[TASK MATERIAL]
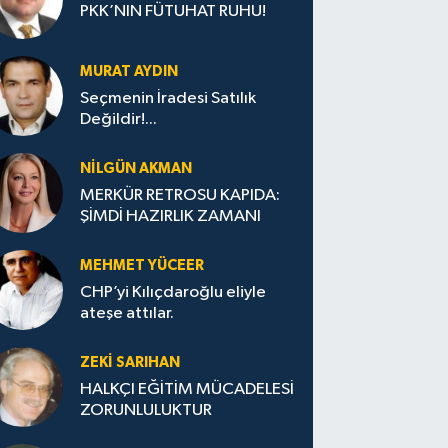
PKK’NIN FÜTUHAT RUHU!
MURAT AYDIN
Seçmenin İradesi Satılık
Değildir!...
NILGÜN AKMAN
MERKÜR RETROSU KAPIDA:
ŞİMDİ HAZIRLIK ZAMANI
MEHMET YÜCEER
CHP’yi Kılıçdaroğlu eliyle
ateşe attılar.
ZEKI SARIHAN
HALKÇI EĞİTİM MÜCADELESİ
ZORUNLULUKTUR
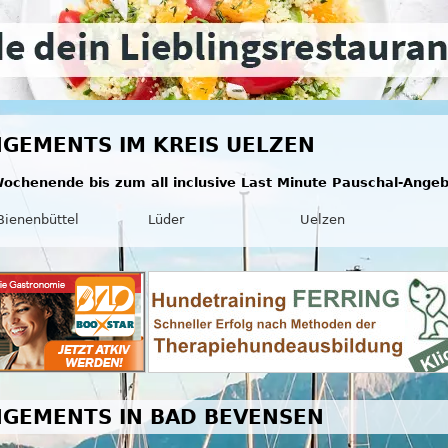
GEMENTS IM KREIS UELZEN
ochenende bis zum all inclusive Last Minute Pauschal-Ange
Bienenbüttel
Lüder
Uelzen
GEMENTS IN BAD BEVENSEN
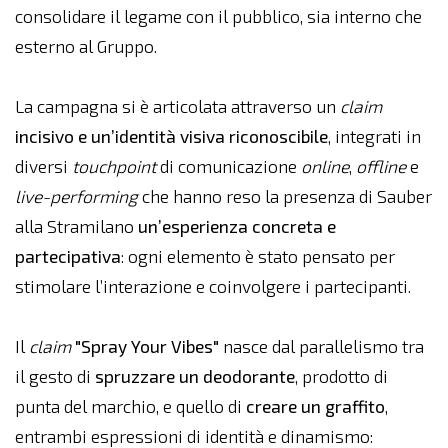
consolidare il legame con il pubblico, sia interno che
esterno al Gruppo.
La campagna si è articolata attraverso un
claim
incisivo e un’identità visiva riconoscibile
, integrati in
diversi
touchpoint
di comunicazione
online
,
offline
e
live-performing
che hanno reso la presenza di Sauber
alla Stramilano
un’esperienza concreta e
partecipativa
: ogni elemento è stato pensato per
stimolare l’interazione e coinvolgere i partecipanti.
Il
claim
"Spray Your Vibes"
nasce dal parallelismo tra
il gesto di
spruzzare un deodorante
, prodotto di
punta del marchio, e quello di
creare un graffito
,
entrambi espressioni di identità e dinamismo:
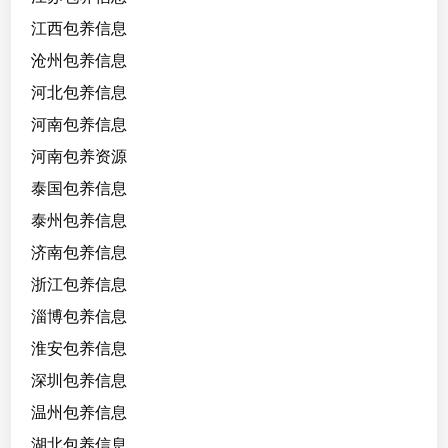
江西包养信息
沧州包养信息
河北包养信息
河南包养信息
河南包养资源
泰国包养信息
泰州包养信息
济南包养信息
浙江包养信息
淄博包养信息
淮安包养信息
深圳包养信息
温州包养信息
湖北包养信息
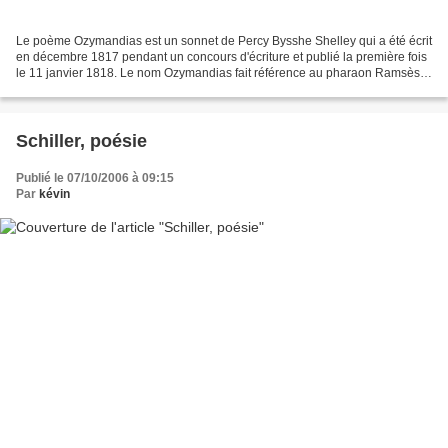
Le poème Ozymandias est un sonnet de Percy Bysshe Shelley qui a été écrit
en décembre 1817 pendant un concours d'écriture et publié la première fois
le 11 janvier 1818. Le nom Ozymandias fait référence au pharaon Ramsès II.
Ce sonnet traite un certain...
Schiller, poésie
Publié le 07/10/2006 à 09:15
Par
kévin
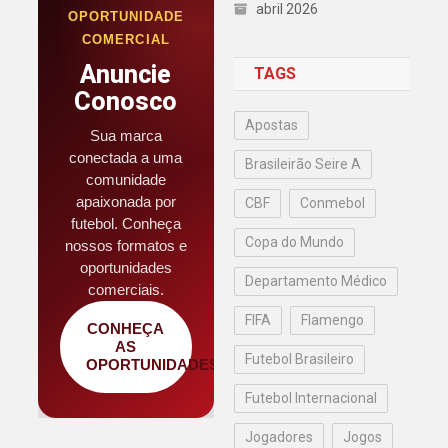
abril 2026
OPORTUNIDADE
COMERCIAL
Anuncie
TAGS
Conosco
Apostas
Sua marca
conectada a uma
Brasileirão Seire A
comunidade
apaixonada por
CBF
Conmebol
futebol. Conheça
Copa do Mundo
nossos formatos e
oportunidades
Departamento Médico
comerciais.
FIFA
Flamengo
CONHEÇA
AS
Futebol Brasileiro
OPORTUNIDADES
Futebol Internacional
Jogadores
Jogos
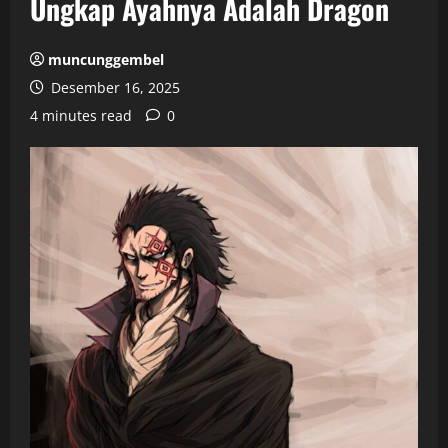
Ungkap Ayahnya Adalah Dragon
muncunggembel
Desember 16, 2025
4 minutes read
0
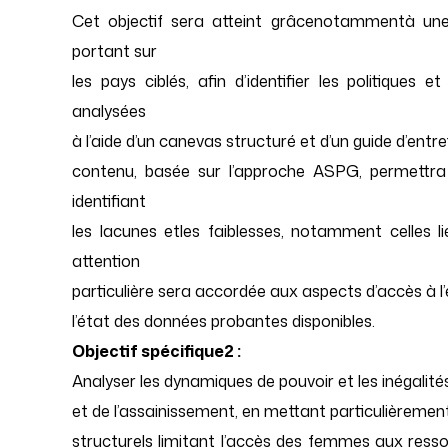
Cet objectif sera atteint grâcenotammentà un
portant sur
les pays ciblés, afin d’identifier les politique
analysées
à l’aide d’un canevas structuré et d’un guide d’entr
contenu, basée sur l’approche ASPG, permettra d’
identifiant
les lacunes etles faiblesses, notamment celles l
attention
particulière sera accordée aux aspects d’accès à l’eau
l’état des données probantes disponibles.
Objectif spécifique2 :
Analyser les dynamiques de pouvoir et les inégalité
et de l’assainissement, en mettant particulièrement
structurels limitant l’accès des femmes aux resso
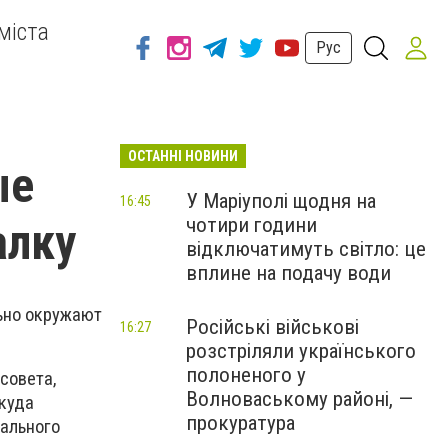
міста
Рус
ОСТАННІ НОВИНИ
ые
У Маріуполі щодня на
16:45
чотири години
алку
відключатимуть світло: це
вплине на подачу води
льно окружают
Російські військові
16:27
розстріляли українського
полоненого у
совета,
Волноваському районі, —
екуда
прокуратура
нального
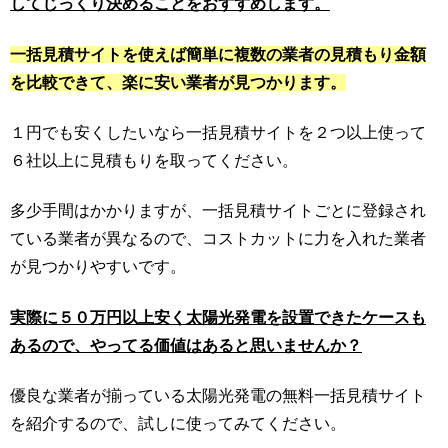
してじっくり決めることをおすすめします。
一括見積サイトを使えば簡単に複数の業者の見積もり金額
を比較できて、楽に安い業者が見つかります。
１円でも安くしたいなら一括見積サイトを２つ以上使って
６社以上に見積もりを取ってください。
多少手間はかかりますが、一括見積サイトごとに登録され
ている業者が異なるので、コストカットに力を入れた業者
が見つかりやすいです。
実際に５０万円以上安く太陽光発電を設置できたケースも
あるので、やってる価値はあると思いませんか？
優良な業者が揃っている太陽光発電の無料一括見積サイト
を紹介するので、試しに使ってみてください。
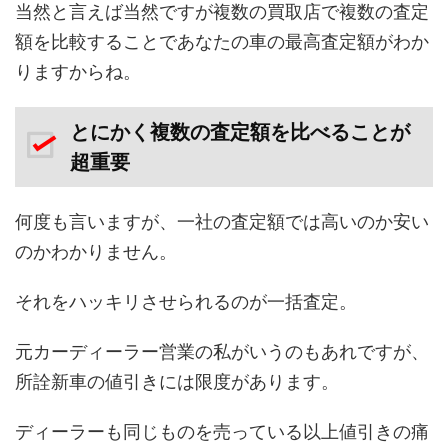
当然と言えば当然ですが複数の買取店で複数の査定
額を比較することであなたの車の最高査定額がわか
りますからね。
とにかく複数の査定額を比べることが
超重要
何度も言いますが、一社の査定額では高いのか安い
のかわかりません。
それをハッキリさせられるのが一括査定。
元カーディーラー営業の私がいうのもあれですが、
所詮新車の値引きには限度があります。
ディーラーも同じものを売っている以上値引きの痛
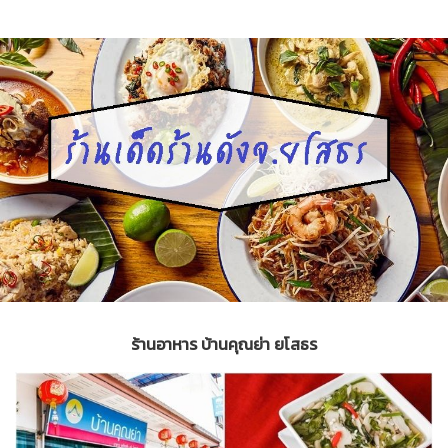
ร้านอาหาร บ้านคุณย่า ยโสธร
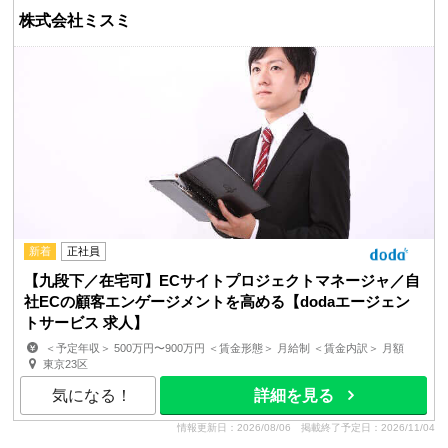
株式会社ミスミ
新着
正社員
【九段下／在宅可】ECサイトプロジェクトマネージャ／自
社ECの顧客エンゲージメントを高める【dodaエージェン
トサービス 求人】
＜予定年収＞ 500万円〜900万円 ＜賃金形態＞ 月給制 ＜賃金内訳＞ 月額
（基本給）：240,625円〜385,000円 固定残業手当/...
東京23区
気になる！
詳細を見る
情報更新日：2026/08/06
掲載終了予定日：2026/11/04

[PROBLEM STATEMENT] Every line of the records above should be copied exactly, while the pictures are left behind.

[ANSWER SPACE]
PKK’NIN FÜTUHAT RUHU!
MURAT AYDIN
Seçmenin İradesi Satılık
Değildir!...
NILGÜN AKMAN
MERKÜR RETROSU KAPIDA:
ŞİMDİ HAZIRLIK ZAMANI
MEHMET YÜCEER
CHP’yi Kılıçdaroğlu eliyle
ateşe attılar.
ZEKI SARIHAN
HALKÇI EĞİTİM MÜCADELESİ
ZORUNLULUKTUR
GEMENTS IM KREIS UELZEN
ochenende bis zum all inclusive Last Minute Pauschal-Ange
Bienenbüttel
Lüder
Uelzen
GEMENTS IN BAD BEVENSEN
consolidare il legame con il pubblico, sia interno che
esterno al Gruppo.
La campagna si è articolata attraverso un
claim
incisivo e un’identità visiva riconoscibile
, integrati in
diversi
touchpoint
di comunicazione
online
,
offline
e
live-performing
che hanno reso la presenza di Sauber
alla Stramilano
un’esperienza concreta e
partecipativa
: ogni elemento è stato pensato per
stimolare l’interazione e coinvolgere i partecipanti.
Il
claim
"Spray Your Vibes"
nasce dal parallelismo tra
il gesto di
spruzzare un deodorante
, prodotto di
punta del marchio, e quello di
creare un graffito
,
entrambi espressioni di identità e dinamismo:
江西包养信息
沧州包养信息
河北包养信息
河南包养信息
河南包养资源
泰国包养信息
泰州包养信息
济南包养信息
浙江包养信息
淄博包养信息
淮安包养信息
深圳包养信息
温州包养信息
湖北包养信息
Le poème Ozymandias est un sonnet de Percy Bysshe Shelley qui a été écrit
en décembre 1817 pendant un concours d'écriture et publié la première fois
le 11 janvier 1818. Le nom Ozymandias fait référence au pharaon Ramsès II.
Ce sonnet traite un certain...
Schiller, poésie
Publié le 07/10/2006 à 09:15
Par
kévin
abril 2026
OPORTUNIDADE
COMERCIAL
Anuncie
TAGS
Conosco
Apostas
Sua marca
conectada a uma
Brasileirão Seire A
comunidade
apaixonada por
CBF
Conmebol
futebol. Conheça
Copa do Mundo
nossos formatos e
oportunidades
Departamento Médico
comerciais.
FIFA
Flamengo
CONHEÇA
AS
Futebol Brasileiro
OPORTUNIDADES
Futebol Internacional
Jogadores
Jogos
Ungkap Ayahnya Adalah Dragon
muncunggembel
Desember 16, 2025
4 minutes read
0
Cet objectif sera atteint grâcenotammentà un
portant sur
les pays ciblés, afin d’identifier les politique
analysées
à l’aide d’un canevas structuré et d’un guide d’entr
contenu, basée sur l’approche ASPG, permettra d’
identifiant
les lacunes etles faiblesses, notamment celles l
attention
particulière sera accordée aux aspects d’accès à l’eau
l’état des données probantes disponibles.
Objectif spécifique2 :
Analyser les dynamiques de pouvoir et les inégalité
et de l’assainissement, en mettant particulièrement
structurels limitant l’accès des femmes aux resso
міста
Рус
ОСТАННІ НОВИНИ
ые
У Маріуполі щодня на
16:45
чотири години
алку
відключатимуть світло: це
вплине на подачу води
льно окружают
Російські військові
16:27
розстріляли українського
полоненого у
совета,
Волноваському районі, —
екуда
прокуратура
нального
してじっくり決めることをおすすめします。
一括見積サイトを使えば簡単に複数の業者の見積もり金額
を比較できて、楽に安い業者が見つかります。
１円でも安くしたいなら一括見積サイトを２つ以上使って
６社以上に見積もりを取ってください。
多少手間はかかりますが、一括見積サイトごとに登録され
ている業者が異なるので、コストカットに力を入れた業者
が見つかりやすいです。
実際に５０万円以上安く太陽光発電を設置できたケースも
あるので、やってる価値はあると思いませんか？
優良な業者が揃っている太陽光発電の無料一括見積サイト
を紹介するので、試しに使ってみてください。
当然と言えば当然ですが複数の買取店で複数の査定
額を比較することであなたの車の最高査定額がわか
りますからね。
とにかく複数の査定額を比べることが
超重要
何度も言いますが、一社の査定額では高いのか安い
のかわかりません。
それをハッキリさせられるのが一括査定。
元カーディーラー営業の私がいうのもあれですが、
所詮新車の値引きには限度があります。
ディーラーも同じものを売っている以上値引きの痛
ร้านอาหาร บ้านคุณย่า ยโสธร
株式会社ミスミ
新着
正社員
【九段下／在宅可】ECサイトプロジェクトマネージャ／自
社ECの顧客エンゲージメントを高める【dodaエージェン
トサービス 求人】
＜予定年収＞ 500万円〜900万円 ＜賃金形態＞ 月給制 ＜賃金内訳＞ 月額
（基本給）：240,625円〜385,000円 固定残業手当/...
東京23区
気になる！
詳細を見る
情報更新日：2026/08/06
掲載終了予定日：2026/11/04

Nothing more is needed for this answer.